Some militants blow up oil pipeline in Yemen

Al-Qaeda militants blow up oil pipeline in Yemen

Saboteurs have blown up an oil pipeline in southern Yemen that pumps crude oil to an export terminal on the Gulf of Aden, a security official says.
“Armed terrorists of the al-Qaeda group placed a roadside bomb under the pipeline in al-Saed region on Shabwa’s eastern outskirts.

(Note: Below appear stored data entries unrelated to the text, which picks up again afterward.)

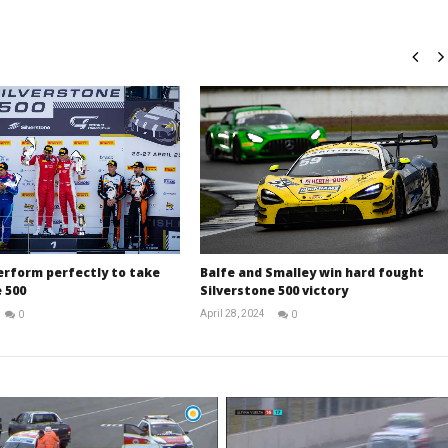
erform perfectly to take
Balfe and Smalley win hard fought
 500
Silverstone 500 victory
April 28, 2024
0
0
Michael
Michael
widdowson
widdowson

The huge explosion caused a leak in the pipeline,” a local government source, who spoke on condition of anonymity, said on Monday.
The attack halted oil shipments from the Iyadh fields, reports say.
The pipeline, operated by a Korean firm, pumps 8,000 barrels per day to al-Nashima, near the Balhaf terminal.
Impoverished Yemen produced an average of 170,000 bpd in 2011, down from an estimated 259,000 bpd in 2010, due to strikes, attacks on pipelines, and the evacuation of foreign staff, according to the Energy Information Administration.
The country’s production dropped from 440,000 bpd in 2001, due to a lack of sufficient new investment in exploration and inadequate maintenance of facilities, according to the EIA.
Attacks on oil and gas pipelines in Yemen are frequent, and according to official figures, lost production due to the attacks cost the government more than $1 billion in 2012.
Yemen, which relies on crude exports to finance up to 70 percent of budget spending, has suffered frequent bombings of its main pipeline since an anti-government uprising broke out in 2011.
Yemen – which borders Saudi Arabia, the world’s top oil exporter – is struggling to reassert state control over the country against one of the most active franchises of the al-Qaeda network founded by Osama bin Laden. It is also facing a growing secessionist movement in the south.